とうとう智樹から聞いた部屋の前に着き、一度深く深呼吸してから紀子はチャイムを押した。
すぐにドアが開き智樹が出迎えてくれた。
「紀子さん、すいません!汚ないけどあがってください。」
「あっ…智樹君…大丈夫?いいのよ寝てて…これ置いて帰るから、ちゃんとお薬飲んで、ご飯ちゃんと食べてね!」
ドギマギしながらさっさと荷物を置いて帰ろうとした紀子を智樹は呼びとめた。
「あれ?紀子さんが作ってくれるんじゃなかったんだ?野菜とかあっても俺作る気しないし…」
買い物の袋を覗きながら
「主婦の裏技見せてもらえると思ってたけど…紀子さん帰っちゃうんなら、またしょうがないから、なんも食べずに寝るしかないなぁー(笑)」
「わ、わかったわよ!簡単に食べれるもんだけ作るから、ちゃんと食べたらおとなしく寝とくのよ!」
呼びとめられて本当は嬉しかったのだが、仕方なくとゆう感じを出しながら紀子はサンダルを脱ぎ部屋の中へと入った。
「やった~♪紀子さんの手料理食べれるんだ!キッチンこっちです!」
「もう~智樹君たら…!病人だからたいしたもん作らないわよ!」
無邪気に喜ぶ智樹が可愛くてたまらないのだが、恥ずかしさから素っ気なくしてしまう紀子であった。

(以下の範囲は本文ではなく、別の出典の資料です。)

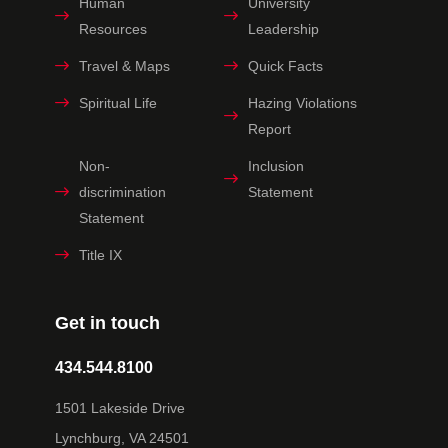
Human
University
Resources
Leadership
Travel & Maps
Quick Facts
Spiritual Life
Hazing Violations
Report
Non-
Inclusion
discrimination
Statement
Statement
Title IX
Get in touch
434.544.8100
1501 Lakeside Drive
Lynchburg, VA 24501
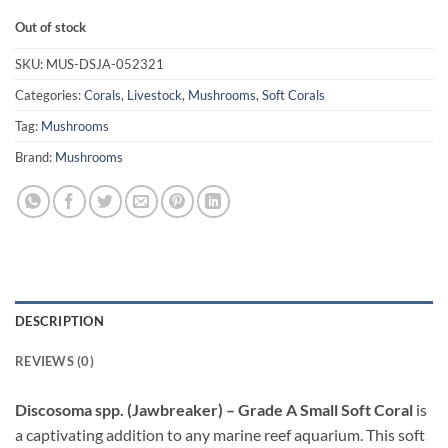
Out of stock
SKU:
MUS-DSJA-052321
Categories:
Corals
,
Livestock
,
Mushrooms
,
Soft Corals
Tag:
Mushrooms
Brand:
Mushrooms
DESCRIPTION
REVIEWS (0)
Discosoma spp. (Jawbreaker) – Grade A Small Soft Coral
is
a captivating addition to any marine reef aquarium. This soft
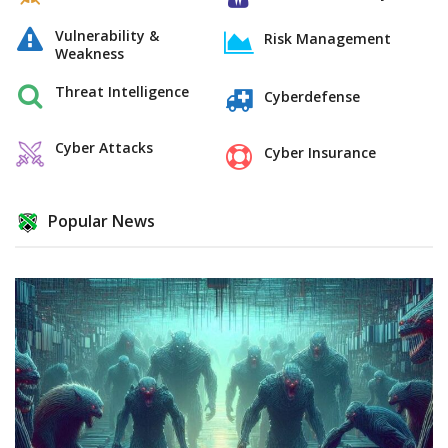
Vulnerability &
Risk Management
Weakness
Threat Intelligence
Cyberdefense
Cyber Attacks
Cyber Insurance
Popular News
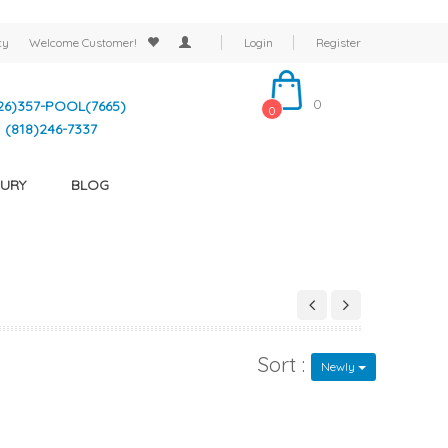
cy
Welcome
Customer!
Login
Register
0
26)357-POOL(7665)
0
(818)246-7337
URY
BLOG
Sort :
Newly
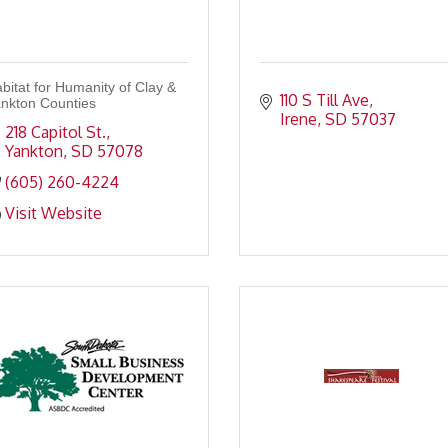
bitat for Humanity of Clay &
110 S Till Ave
nkton Counties
Irene
SD
57037
218 Capitol St.
Yankton
SD
57078
(605) 260-4224
Visit Website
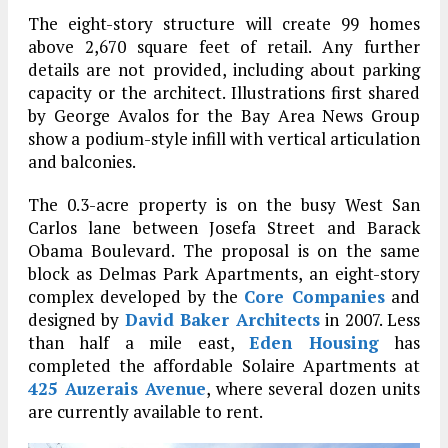
The eight-story structure will create 99 homes
above 2,670 square feet of retail. Any further
details are not provided, including about parking
capacity or the architect. Illustrations first shared
by George Avalos for the Bay Area News Group
show a podium-style infill with vertical articulation
and balconies.
The 0.3-acre property is on the busy West San
Carlos lane between Josefa Street and Barack
Obama Boulevard. The proposal is on the same
block as Delmas Park Apartments, an eight-story
complex developed by the
Core Companies
and
designed by
David Baker Architects
in 2007. Less
than half a mile east,
Eden Housing
has
completed the affordable Solaire Apartments at
425 Auzerais Avenue
, where several dozen units
are currently available to rent.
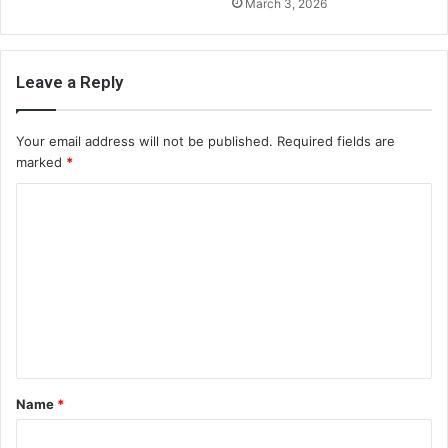
March 3, 2026
Leave a Reply
Your email address will not be published.
Required fields are
marked
*
C
o
m
m
e
n
t
Name
*
*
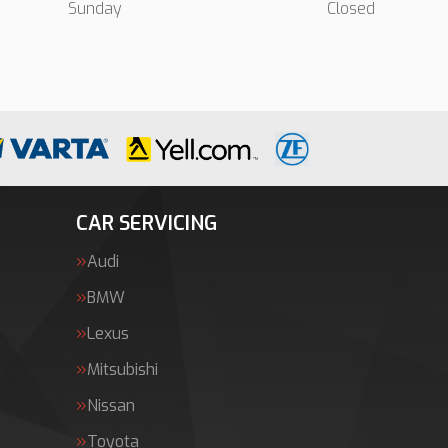
Sunday
Closed
CAR SERVICING
Audi
BMW
Lexus
Mitsubishi
Nissan
Toyota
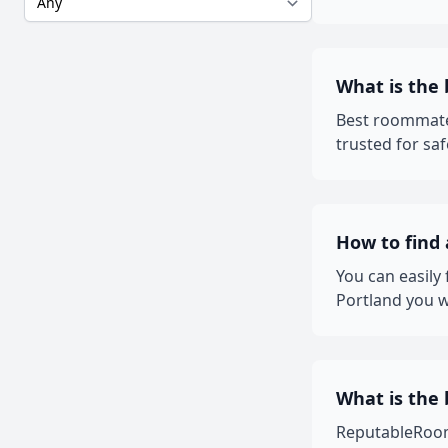
What is the
Best roommate
trusted for sa
How to find
You can easily
Portland you w
What is the 
ReputableRooms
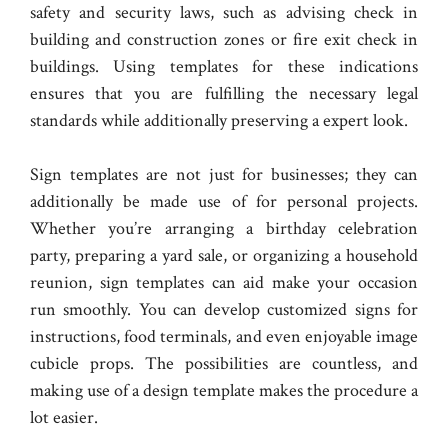
safety and security laws, such as advising check in
building and construction zones or fire exit check in
buildings. Using templates for these indications
ensures that you are fulfilling the necessary legal
standards while additionally preserving a expert look.
Sign templates are not just for businesses; they can
additionally be made use of for personal projects.
Whether you’re arranging a birthday celebration
party, preparing a yard sale, or organizing a household
reunion, sign templates can aid make your occasion
run smoothly. You can develop customized signs for
instructions, food terminals, and even enjoyable image
cubicle props. The possibilities are countless, and
making use of a design template makes the procedure a
lot easier.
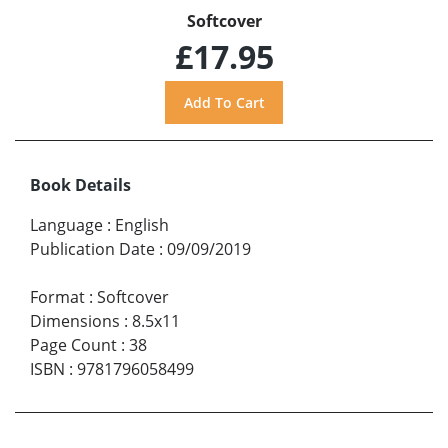
Softcover
£17.95
Book Details
Language
:
English
Publication Date
:
09/09/2019
Format
:
Softcover
Dimensions
:
8.5x11
Page Count
:
38
ISBN
:
9781796058499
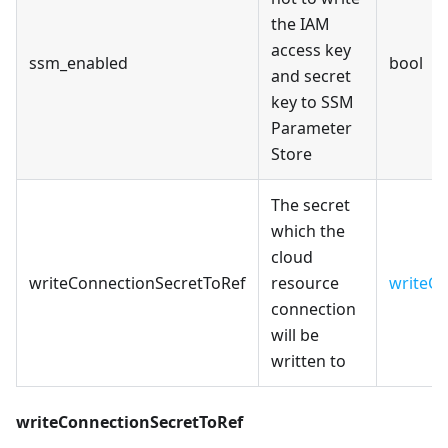
the IAM
access key
ssm_enabled
bool
and secret
key to SSM
Parameter
Store
The secret
which the
cloud
writeConnectionSecretToRef
resource
writeCo
connection
will be
written to
writeConnectionSecretToRef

キッチンに入り、買い物袋から薬とアイスノンと冷えピタシートを取り出し
「今熱あるんでしょ?解熱剤だから今すぐ飲んで寝てなさい!即効性あるからすぐに熱は下がると思うから!」
解熱剤を智樹に手渡した。
「はーい!」
智樹は言われるまま解熱剤を素直に飲んだ。
「そしたらすぐ熱下がると思うから、少し寝てて!お布団はどこ?」
「こっちだよ!」
アイスノンと冷えピタシートを持って智樹のベッドまで一緒に行き、
「これ枕にすると冷たくて楽になるから!」
枕もとにアイスノンを置き
「ちょっとエアコンも冷やしすぎね!」
リモコンで設定温度を高めにして
「これでよし!じゃあお雑炊でも作るから、出来るまでちゃんと寝てなさいね!」
手際よく智樹をベッドに寝かせた。
「これ冷たくてめちゃめちゃ気持ちいい♪」
「うふふ、冷たくて気持ちいいでしょ♪あっ!そうだ!これも貼っときなさい!」
熱さまシートを取り出しベッドに横になってる智樹のおでこに貼った。
「えー!これちょっと恥ずかしいなぁ~(笑)」
おでこに貼られたシートが気になるらしく智樹は手でおでこを触っていた。
「病人なんだからいいの!はい、じゃあ急いでお雑炊作るから、出来るまでおとなしく寝てなさいね!お鍋や調味料、あるもの使わせてもらうね!」
紀子は笑いながらキッチンへと戻り、お鍋や調味料の確認をした。
(お鍋もあるし調味料もあるし…なんとかなるわね!)
紀子は手早く雑炊を作りあげ、盛り付けてから智樹を起こしに行った。